Издательство Академии Наук СССР, Москва—Ленинград, 1951.
Перевод и комментарии В. О. Горенштейна.
494. Луцию Папирию Пету, в Неаполь
Рим, середина октября 46 г.
Цицерон Пету привет.
1. Отвечу на два твои письма: на одно, которое я получил от Зета1 четыре дня назад; на другое, которое доставил письмоносец Филерот. Из твоего первого письма я понял, что тебе очень приятно мое беспокойство о твоем здоровье, усмотренное тобой, к моей радости; но, поверь мне, на основании письма ты не мог усмотреть его так, как есть на самом деле. Ведь хотя я и вижу, что я уважаем и любим достаточно многими — ведь иначе я не могу сказать, — но ты мне приятнее, чем все они; ведь то, что ты меня любишь, что ты делаешь это и уже давно и постоянно, — правда, великое и, пожалуй, величайшее дело, но общее у тебя со всеми; но то, что ты сам так заслуживаешь любви и так любезен и так приятен во всех отношениях, — это собственно твое.
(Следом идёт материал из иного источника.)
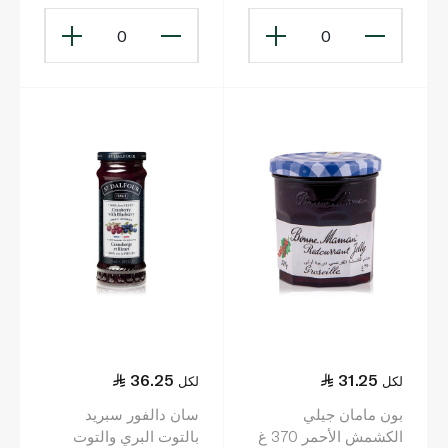
0
0
36.25
31.25
لكل
لكل
بون مامان جيلي
سان دالفور سبريد
الكشمش الأحمر 370 غ
بالتوت البري والتوت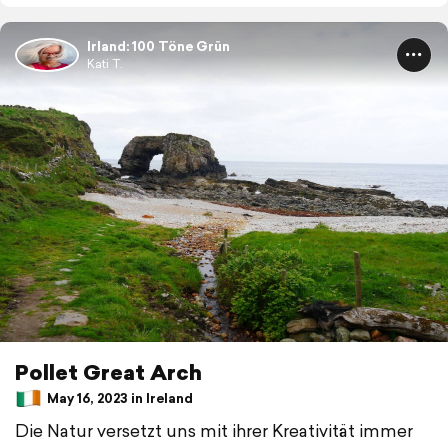
Irland: 100 Töne Grün
Kati T.
Pollet Great Arch
May 16, 2023 in Ireland
Die Natur versetzt uns mit ihrer Kreativität immer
2. К этому присоединяются не аттические, но еще более остроумные, нежели у аттических писателей, старые римские и городские остроты. Меня же — пожалуй, думай, что угодно, — удивительно увлекают шутки и сильнее всего отечественные, особенно когда я вижу, что они были забыты в Лации — сначала тогда, когда в наш город была влита иноземщина2, а теперь даже носящие штаны и заальпийские народы3, так что не видно и следа былого остроумия. Поэтому, когда я вижу тебя, мне кажется, будто я вижу всех Граниев4, всех Луцилиев5, сказать правду — также Крассов6 и Лелиев: пусть умру я, если, помимо тебя, знаю еще кого-нибудь, у кого я мог бы подметить подобие древней и родной веселости. Раз к этому остроумию присоединяется такая любовь ко мне, ты удивляешься, что я был так убит столь сильным расстройством твоего здоровья?
3. Но во втором письме ты оправдываешься, говоря, что ты был не противником моей неаполитанской покупки, но сторонником умеренности; — любезно, и я иначе этого и не принял. Однако я понял то же, что понимаю благодаря этому письму, — ты (как и я полагал) не признал дозволенным для меня оставить эти дела, правда, не совсем, но в значительной части. Ты мне говоришь о Катуле7 и о тех временах. Что похожего? Даже я сам согласился бы тогда дольше не участвовать в охране государства: ведь я сидел на корме и держал кормило; теперь же едва есть место в трюме8.
4. Или ты считаешь, что будет выходить меньше постановлений сената, если я буду находиться в Неаполе? Когда я в Риме и постоянно на форуме, постановления сената пишутся у твоего поклонника, моего близкого9; когда приходит на ум, то упоминают о моем присутствии при записи10, и я узнаю, что постановление сената, которое, как говорят, вынесено по моему предложению, доставлено в Армению и Сирию раньше, чем вообще было сделано какое-либо упоминание об этом. Однако я не хотел бы, чтобы ты считал, будто я говорю это в шутку: знай — от царей далеких окраин мне уже доставлены письма, в которых они благодарят меня за то, что я в высказанном мною мнении назвал их царями, а я не знал не только того, что они названы царями, но даже того, что они вообще родились.
5. Так что же? Все-таки, пока этот наш префект нравов11 будет здесь, я буду повиноваться твоему авторитету; когда же он уедет, соберусь на твои грибы12. Если у меня будет дом, то я на десять дней растяну траты одного дня, установленные законом о расходах. Если же я не найду того, что мне нравится, то я решил поселиться у тебя; ведь я знаю, что я не могу сделать ничего более приятного тебе. На дом Суллы13 я уже терял надежду, как я недавно написал тебе; но я все-таки не отбросил ее. Пожалуйста, осмотри его вместе с мастерами, как ты пишешь; если в стенах или в кровле нет никакого изъяна, то прочее я одобрю.